SOURCE MATERIAL:
···
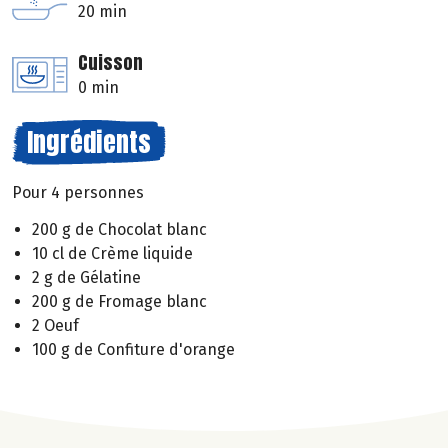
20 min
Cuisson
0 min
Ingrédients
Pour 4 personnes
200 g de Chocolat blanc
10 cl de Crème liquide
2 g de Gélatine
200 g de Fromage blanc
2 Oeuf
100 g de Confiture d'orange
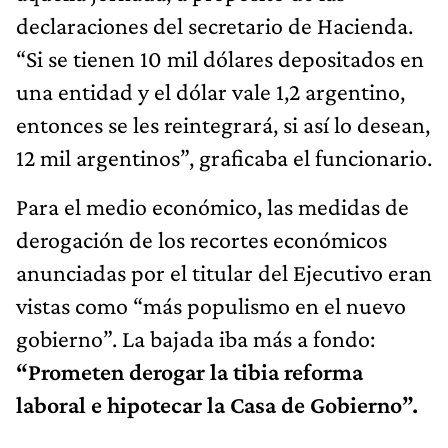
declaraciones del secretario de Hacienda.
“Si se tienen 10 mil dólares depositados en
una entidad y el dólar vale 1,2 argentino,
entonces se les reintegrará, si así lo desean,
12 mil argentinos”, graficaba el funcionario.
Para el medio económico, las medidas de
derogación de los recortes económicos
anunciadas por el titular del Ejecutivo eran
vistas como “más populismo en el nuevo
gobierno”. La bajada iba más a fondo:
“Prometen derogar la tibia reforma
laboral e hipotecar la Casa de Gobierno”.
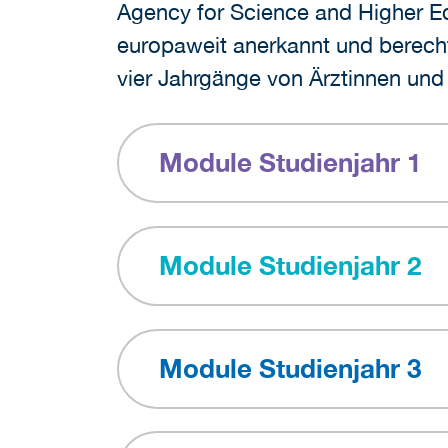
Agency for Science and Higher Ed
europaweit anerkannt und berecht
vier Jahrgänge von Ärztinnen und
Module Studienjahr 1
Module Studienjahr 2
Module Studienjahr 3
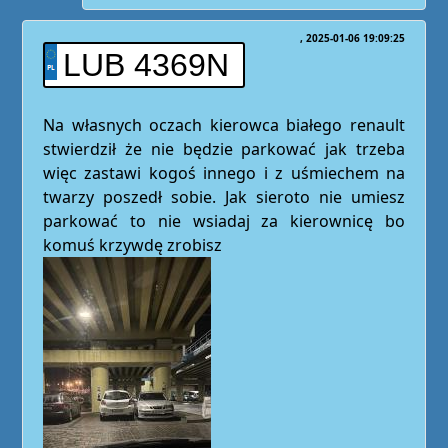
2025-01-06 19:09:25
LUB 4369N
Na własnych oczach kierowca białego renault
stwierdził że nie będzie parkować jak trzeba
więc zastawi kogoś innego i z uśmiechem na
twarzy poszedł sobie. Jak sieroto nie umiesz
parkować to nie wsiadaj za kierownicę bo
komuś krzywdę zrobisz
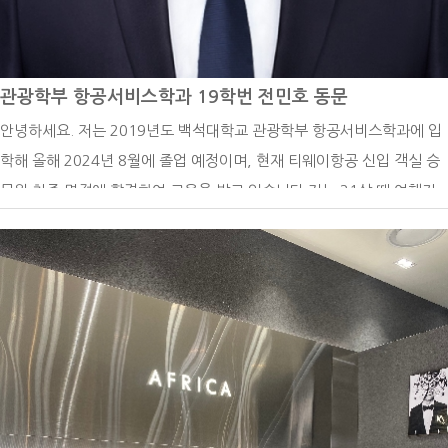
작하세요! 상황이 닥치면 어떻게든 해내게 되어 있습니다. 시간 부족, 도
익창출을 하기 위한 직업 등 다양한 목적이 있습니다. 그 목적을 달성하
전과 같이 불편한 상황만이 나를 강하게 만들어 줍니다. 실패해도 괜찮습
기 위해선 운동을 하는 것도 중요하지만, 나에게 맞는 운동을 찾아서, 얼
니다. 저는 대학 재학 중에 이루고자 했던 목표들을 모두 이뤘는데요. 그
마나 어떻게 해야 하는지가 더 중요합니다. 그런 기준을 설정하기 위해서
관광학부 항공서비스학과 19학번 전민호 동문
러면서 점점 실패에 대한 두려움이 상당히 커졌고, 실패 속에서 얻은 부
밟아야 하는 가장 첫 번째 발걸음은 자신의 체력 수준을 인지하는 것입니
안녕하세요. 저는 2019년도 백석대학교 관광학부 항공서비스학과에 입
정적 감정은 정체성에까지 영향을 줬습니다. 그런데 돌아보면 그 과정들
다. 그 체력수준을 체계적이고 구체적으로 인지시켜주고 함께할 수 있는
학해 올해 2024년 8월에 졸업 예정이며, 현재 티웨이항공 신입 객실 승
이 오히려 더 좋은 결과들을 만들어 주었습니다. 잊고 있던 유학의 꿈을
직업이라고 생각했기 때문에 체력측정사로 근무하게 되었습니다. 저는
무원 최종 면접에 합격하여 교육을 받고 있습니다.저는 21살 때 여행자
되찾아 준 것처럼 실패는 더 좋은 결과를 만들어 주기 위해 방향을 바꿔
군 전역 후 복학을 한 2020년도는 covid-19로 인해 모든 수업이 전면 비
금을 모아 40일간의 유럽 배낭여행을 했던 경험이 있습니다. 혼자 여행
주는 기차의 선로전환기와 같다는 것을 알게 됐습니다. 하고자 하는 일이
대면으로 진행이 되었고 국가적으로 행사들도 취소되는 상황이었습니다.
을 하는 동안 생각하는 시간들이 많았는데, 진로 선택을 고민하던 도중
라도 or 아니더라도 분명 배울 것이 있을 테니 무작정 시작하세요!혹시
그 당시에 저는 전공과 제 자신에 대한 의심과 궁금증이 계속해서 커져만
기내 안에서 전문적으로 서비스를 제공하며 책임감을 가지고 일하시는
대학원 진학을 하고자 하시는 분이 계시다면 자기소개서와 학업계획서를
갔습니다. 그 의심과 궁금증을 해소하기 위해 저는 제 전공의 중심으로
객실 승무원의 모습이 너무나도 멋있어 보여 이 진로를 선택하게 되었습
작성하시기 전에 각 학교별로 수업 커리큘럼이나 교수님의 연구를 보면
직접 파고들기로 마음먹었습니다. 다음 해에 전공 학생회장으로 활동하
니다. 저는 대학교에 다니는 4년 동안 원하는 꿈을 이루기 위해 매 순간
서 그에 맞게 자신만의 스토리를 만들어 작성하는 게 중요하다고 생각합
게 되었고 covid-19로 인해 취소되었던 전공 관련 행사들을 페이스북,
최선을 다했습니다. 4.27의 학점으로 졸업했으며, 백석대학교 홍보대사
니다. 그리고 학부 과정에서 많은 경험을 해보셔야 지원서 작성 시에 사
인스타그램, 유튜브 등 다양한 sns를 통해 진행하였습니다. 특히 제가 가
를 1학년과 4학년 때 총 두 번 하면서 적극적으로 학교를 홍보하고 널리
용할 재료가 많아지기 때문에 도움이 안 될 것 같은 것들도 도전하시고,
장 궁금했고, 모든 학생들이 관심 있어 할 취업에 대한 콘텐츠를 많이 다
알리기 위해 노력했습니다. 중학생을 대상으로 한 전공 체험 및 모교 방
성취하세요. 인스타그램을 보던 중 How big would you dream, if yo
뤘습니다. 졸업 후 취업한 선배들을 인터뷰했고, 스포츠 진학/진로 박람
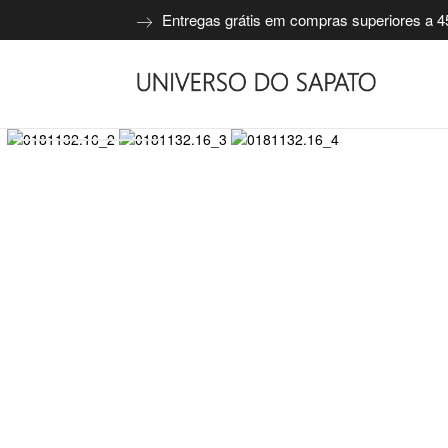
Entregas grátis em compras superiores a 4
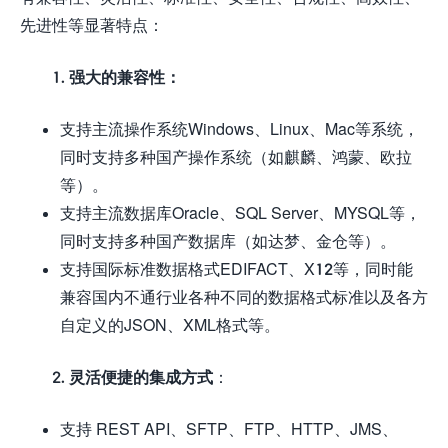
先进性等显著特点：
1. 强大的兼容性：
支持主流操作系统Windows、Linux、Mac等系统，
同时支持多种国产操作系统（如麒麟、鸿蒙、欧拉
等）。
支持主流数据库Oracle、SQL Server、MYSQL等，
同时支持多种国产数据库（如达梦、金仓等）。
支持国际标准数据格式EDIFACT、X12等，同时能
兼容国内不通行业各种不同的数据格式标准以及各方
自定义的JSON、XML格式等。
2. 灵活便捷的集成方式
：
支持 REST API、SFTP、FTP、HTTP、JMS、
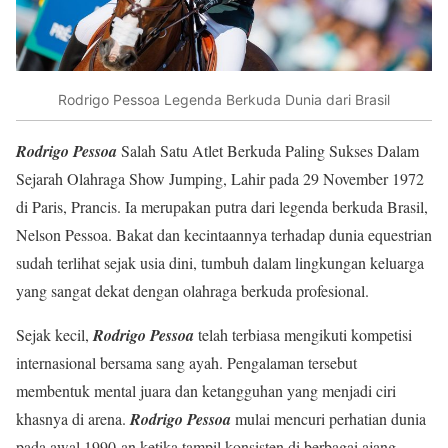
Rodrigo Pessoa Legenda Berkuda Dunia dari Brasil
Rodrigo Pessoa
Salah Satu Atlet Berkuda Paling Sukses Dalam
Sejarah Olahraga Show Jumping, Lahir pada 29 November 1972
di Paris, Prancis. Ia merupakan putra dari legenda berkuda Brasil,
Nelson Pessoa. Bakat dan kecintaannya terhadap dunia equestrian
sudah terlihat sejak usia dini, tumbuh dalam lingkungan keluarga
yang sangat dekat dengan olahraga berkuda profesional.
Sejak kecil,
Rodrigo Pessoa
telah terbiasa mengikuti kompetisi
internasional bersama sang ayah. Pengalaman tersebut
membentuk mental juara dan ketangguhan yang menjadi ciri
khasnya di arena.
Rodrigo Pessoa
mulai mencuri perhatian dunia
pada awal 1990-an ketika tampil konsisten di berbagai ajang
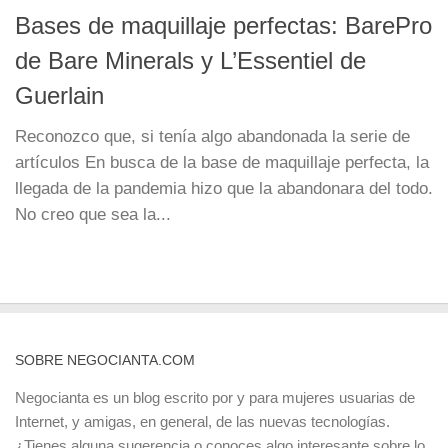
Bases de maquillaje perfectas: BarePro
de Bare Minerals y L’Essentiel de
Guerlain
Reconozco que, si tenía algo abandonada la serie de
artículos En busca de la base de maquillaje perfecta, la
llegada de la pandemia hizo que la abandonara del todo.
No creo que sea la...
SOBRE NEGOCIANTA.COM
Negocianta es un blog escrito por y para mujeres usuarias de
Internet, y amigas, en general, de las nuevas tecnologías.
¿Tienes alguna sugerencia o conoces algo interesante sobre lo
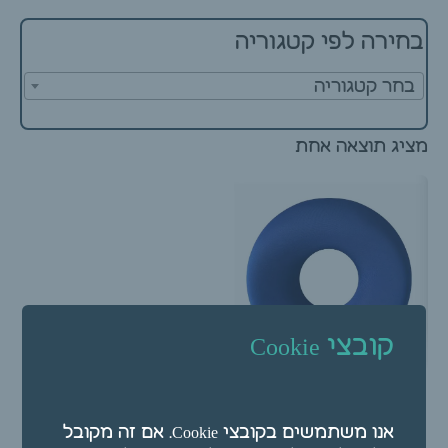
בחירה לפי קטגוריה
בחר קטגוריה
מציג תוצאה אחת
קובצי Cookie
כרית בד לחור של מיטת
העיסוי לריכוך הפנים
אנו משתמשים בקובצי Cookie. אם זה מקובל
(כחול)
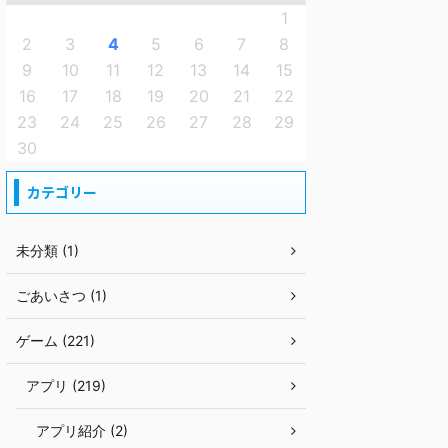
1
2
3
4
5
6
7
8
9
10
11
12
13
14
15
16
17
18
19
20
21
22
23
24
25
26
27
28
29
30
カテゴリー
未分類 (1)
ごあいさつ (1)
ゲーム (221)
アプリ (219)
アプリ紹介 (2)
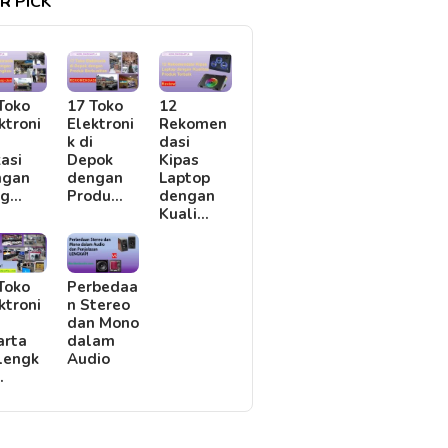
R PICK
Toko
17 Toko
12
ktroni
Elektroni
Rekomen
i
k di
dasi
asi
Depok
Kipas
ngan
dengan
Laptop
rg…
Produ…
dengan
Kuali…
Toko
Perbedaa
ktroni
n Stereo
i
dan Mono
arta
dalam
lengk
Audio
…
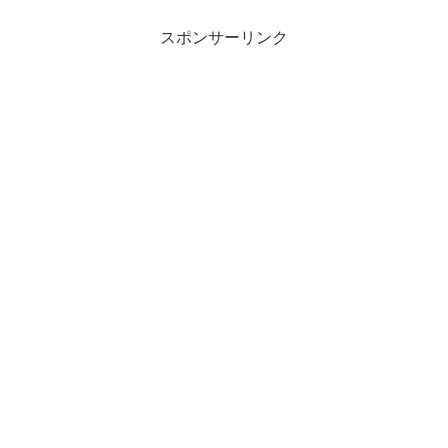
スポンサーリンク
···
WHAT YOU SHOULD DO: Your answer should be the lines above that contain the word "blanc", copied out.

TASK RESULT:
200 g de Chocolat blanc
200 g de Fromage blanc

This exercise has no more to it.